Ада рассмеялась. У нее было ощущение, что впервые после смерти своего отца, она встретила человека, который читал те же книги, что и она.
– Почему вы не боитесь? Вы наговорили столько, что хватит на десять лет, а учитывая вашу ситуацию…
– Потому что Он присматривает за мной лучше, чем это делает служба охраны, – рассмеялся Тео, и вдруг снова стал – мальчишка мальчишкой. – Спасибо вам, мисс, – от устаревшего выражения ей стало так странно, такие слова только на страницах книг и встретишь, и сам он был словно страница из давно прочитанной книги, и было что-то…
– Я давно не мог об этом поговорить – а с вами смог. И я хочу вам кое-что показать, может быть, вам это поможет. Идемте?
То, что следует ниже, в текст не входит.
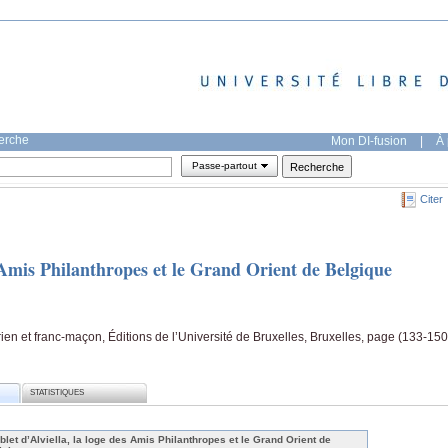
herche
Mon DI-fusion
|
À 
Passe-partout
Citer
s Amis Philanthropes et le Grand Orient de Belgique
rien et franc-maçon, Éditions de l’Université de Bruxelles, Bruxelles, page (133-150
STATISTIQUES
blet d’Alviella, la loge des Amis Philanthropes et le Grand Orient de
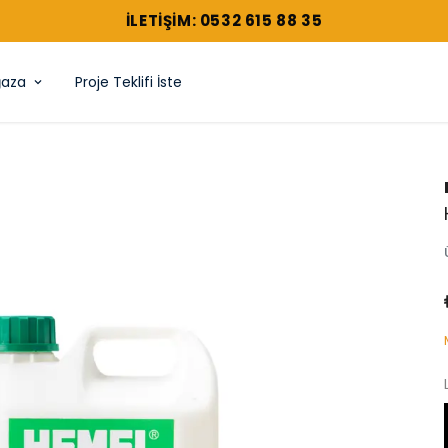
ILETIŞIM: 0532 615 88 35
aza
Proje Teklifi İste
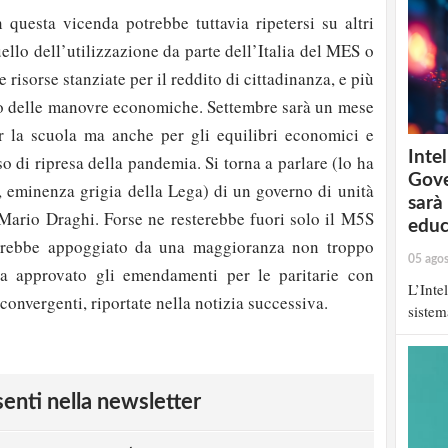
questa vicenda potrebbe tuttavia ripetersi su altri
llo dell’utilizzazione da parte dell’Italia del MES o
 risorse stanziate per il reddito di cittadinanza, e più
o delle manovre economiche. Settembre sarà un mese
r la scuola ma anche per gli equilibri economici e
Intel
aso di ripresa della pandemia. Si torna a parlare (lo ha
Gove
i, eminenza grigia della Lega) di un governo di unità
sarà
Mario Draghi. Forse ne resterebbe fuori solo il M5S
educ
Sarebbe appoggiato da una maggioranza non troppo
05 ago
a approvato gli emendamenti per le paritarie con
L’Inte
nvergenti, riportate nella notizia successiva.
strati possono commentare!
sistem
Registrati
esenti nella newsletter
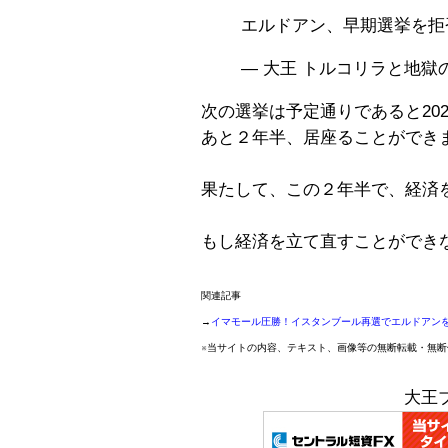
エルドアン、早期選挙を拒
— 大王 トルコリラと地獄の日々
次の選挙は予定通りであると20
あと２年半、居座ることができ
果たして、この２年半で、経済
もし経済を立て直すことができ
関連記事
→
イマモール圧勝！イスタンブール再選でエルドアン
※当サイトの内容、テキスト、画像等の無断転載・無
大王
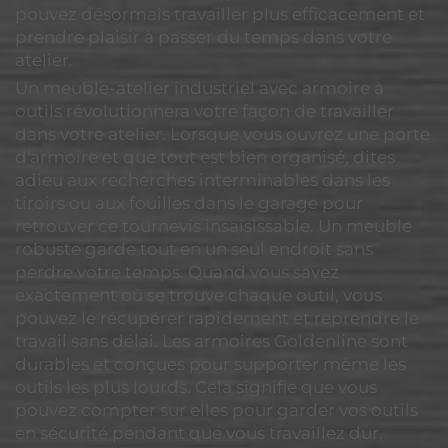
pouvez désormais travailler plus efficacement et
prendre plaisir à passer du temps dans votre
atelier.
Un meuble-atelier industriel avec armoire à
outils révolutionnera votre façon de travailler
dans votre atelier. Lorsque vous ouvrez une porte
d'armoire et que tout est bien organisé, dites
adieu aux recherches interminables dans les
tiroirs ou aux fouilles dans le garage pour
retrouver ce tournevis insaisissable. Un meuble
robuste garde tout en un seul endroit sans
perdre votre temps. Quand vous savez
exactement où se trouve chaque outil, vous
pouvez le récupérer rapidement et reprendre le
travail sans délai. Les armoires Goldenline sont
durables et conçues pour supporter même les
outils les plus lourds. Cela signifie que vous
pouvez compter sur elles pour garder vos outils
en sécurité pendant que vous travaillez dur.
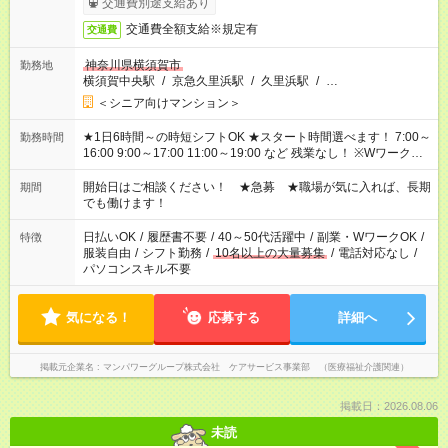
交通費別途支給あり
交通費全額支給※規定有
交通費
神奈川県横須賀市
勤務地
横須賀中央駅
/
京急久里浜駅
/
久里浜駅
/
…
＜シニア向けマンション＞
★1日6時間～の時短シフトOK ★スタート時間選べます！ 7:00～
勤務時間
16:00 9:00～17:00 11:00～19:00 など 残業なし！ ※Wワークの
場合、他のお仕事と合わせ週40時間超の就業はご案内できませ
ん ※法令に基づき、週20時間以上勤務は社会保険への加入対象
開始日はご相談ください！ ★急募 ★職場が気に入れば、長期
期間
となります ※労働者派遣法（日雇い派遣の原則禁止）により、
でも働けます！
短時間・短期間の就業はご案内が難しい場合があります
日払いOK
/
履歴書不要
/
40～50代活躍中
/
副業・WワークOK
/
特徴
服装自由
/
シフト勤務
/
10名以上の大量募集
/
電話対応なし
/
パソコンスキル不要
気になる！
応募する
詳細へ
掲載元企業名
マンパワーグループ株式会社 ケアサービス事業部 （医療福祉介護関連）
掲載日：2026.08.06
未読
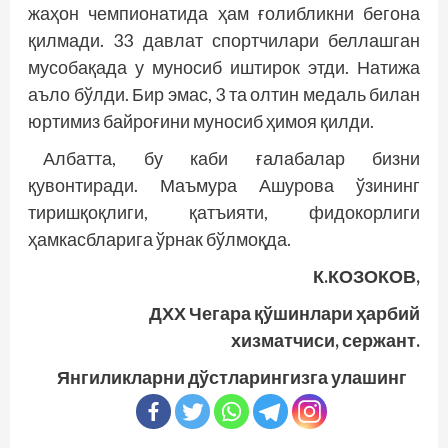
жаҳон чемпионатида ҳам ғолибликни бегона
қилмади. 33 давлат спортчилари беллашган
мусобақада у муносиб иштирок этди. Натижа
аъло бўлди. Бир эмас, 3 та олтин медаль билан
юртимиз байроғини муносиб ҳимоя қилди.
Албатта, бу каби ғалабалар бизни
қувонтиради. Маъмура Ашурова ўзининг
тиришқоқлиги, қатъияти, фидокорлиги
ҳамкасбларига ўрнак бўлмоқда.
К.КОЗОКОВ,
ДХХ Чегара қўшинлари ҳарбий
хизматчиси, сержант.
Янгиликларни дўстларингизга улашинг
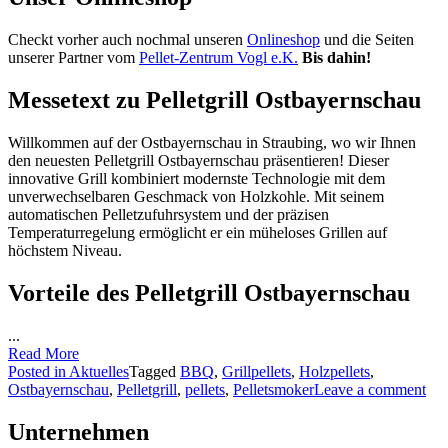
Checkt vorher auch nochmal unseren
Onlineshop
und die Seiten
unserer Partner vom
Pellet-Zentrum Vogl e.K.
Bis dahin!
Messetext zu Pelletgrill Ostbayernschau
Willkommen auf der Ostbayernschau in Straubing, wo wir Ihnen
den neuesten Pelletgrill Ostbayernschau präsentieren! Dieser
innovative Grill kombiniert modernste Technologie mit dem
unverwechselbaren Geschmack von Holzkohle. Mit seinem
automatischen Pelletzufuhrsystem und der präzisen
Temperaturregelung ermöglicht er ein müheloses Grillen auf
höchstem Niveau.
Vorteile des Pelletgrill Ostbayernschau
...
Read More
Posted in
Aktuelles
Tagged
BBQ
,
Grillpellets
,
Holzpellets
,
Ostbayernschau
,
Pelletgrill
,
pellets
,
Pelletsmoker
Leave a comment
Unternehmen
Она подумала вдруг – комната сто один, куда еще идти мыслепреступникам, она подумала, неужели это провокация. Но поднялась и пошла – верить, решила ее душа, и она верила. Это было как опьянеть, как потеряться в детстве, как уснуть после трудного дня счастливой. Они прошли по коридору, к алтарю, она так и думала, но Тео не остановился рядом с ровными рядами скамей, не взглянул на распятие. Он вышел на улицу и остановился на пороге церкви.